Among the things that we found in our critique of the USDA dietary guidelines Report [2] was that the cited evidence did not meet their own standards. They were critical of low-carbohydrate diets on the basis of studies that their own analysis gave a “neutral” quality rating, even those that took dietary assessment at baseline and then assessed  cardiovascular mortality up to 12 years later.

But it is really the idea that there is some set of systematic definitions of science that everybody agrees on. My last post mentioned, by analogy with courts of law, the Frye standard which accepts as evidence, opinions supported by  “general acceptance’ in the scientific community.  While still accepted in some state courts, the federal courts have tried to go beyond trust in such narrow descriptions of science. In 1975, Congress established Federal Rules of Evidence.  The rules are quite general and the major impact is to broaden the range of evidence that could be considered.  Rule 401, defined relevance as  “evidence having any tendency to make the existence of any fact that is of consequence to the determination of the action more probable or less probable than it would be without the evidence,”  in other words, whatever works.  In a future post, I will discuss Daubert v. Merrell Dow, Inc. (pr. Dow-burt as in English), an outgrowth of the Rules of Evidence and generally considered the key judgment in the modern interaction of science and the law.  In the real world of jurisprudence, ideas on what constitutes scientific evidence have become problematical and Daubert may have had the paradoxical effect of restricting admissible data but, in the analogy with evidence in medicine, the Federal Rules of Evidence and Daubert have better captured the real quality of science in recognizing the need for flexibility. The kinds of absolute criteria — association does not imply causality, random controlled trials are a “gold standard,” etc. are at least different from the spirit of Daubert.

More important, nobody in any physical science would recognize the tables of levels of evidence.  A random controlled trial may be good for one kind of experiment but not for another and EBM is critical of “observational studies” but all of astronomy is observational.  In the end, most scientists would agree with the physicist Steven Weinberg, echoing Judge Potter Stewart’s famous take on pornography:

  •  “There is no logical formula that establishes a sharp dividing line between a beautiful explanatory theory and a mere list of data, but we know the difference when we see it — we demand a simplicity and rigidity in our principles before we are willing to take them seriously [3].”

So where do these arbitrary guidelines in EBM come from?  They were set up by the  medical community, a community that is stereotyped as being untrained in science. I hate stereotypes, especially medical stereotypes since I think of myself as coming from a medical family (my father and oldest daughter are physicians) but stereotypes come from someplace and, of course, it is well known that physicians never study nutrition.  In the end, it makes me think of the undoubtedly apocryphal story about Mozart.

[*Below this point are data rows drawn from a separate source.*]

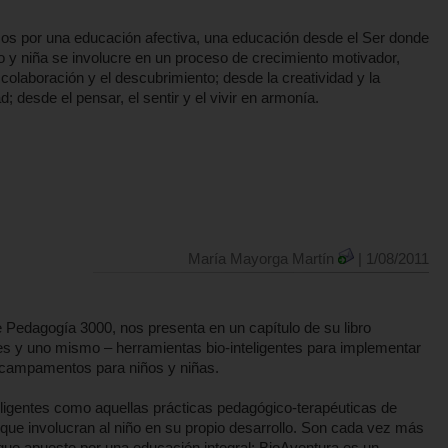
s por una educación afectiva, una educación desde el Ser donde
o y niña se involucre en un proceso de crecimiento motivador,
colaboración y el descubrimiento; desde la creatividad y la
d; desde el pensar, el sentir y el vivir en armonía.
María Mayorga Martín
| 1/08/2011
 Pedagogía 3000, nos presenta en un capítulo de su libro
s y uno mismo – herramientas bio-inteligentes para implementar
, campamentos para niños y niñas.
teligentes como aquellas prácticas pedagógico-terapéuticas de
es que involucran al niño en su propio desarrollo. Son cada vez más
 que apueste por una educación integral; BioAventura es un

  • A man comes to Mozart and wants to become a composer.  Mozart says that they have to study theory for  a couple of years, they should study orchestration and become proficient  at the piano, and goes on like this.  Finally, the man says “but you wrote your first symphony when you were 8 years old.”  Mozart says “Yes, but I didn’t ask anybody.”

Bibliography 

1. Tobin MJ: Counterpoint: evidence-based medicine lacks a sound scientific base. Chest 2008, 133(5):1071-1074; discussion 1074-1077.

2. Hite AH, Feinman RD, Guzman GE, Satin M, Schoenfeld PA, Wood RJ: In the face of contradictory evidence: report of the Dietary Guidelines for Americans Committee. Nutrition 2010, 26(10):915-924.

3. Weinberg S: Dreams of a final theory, 1st edn. New York: Pantheon Books; 1992.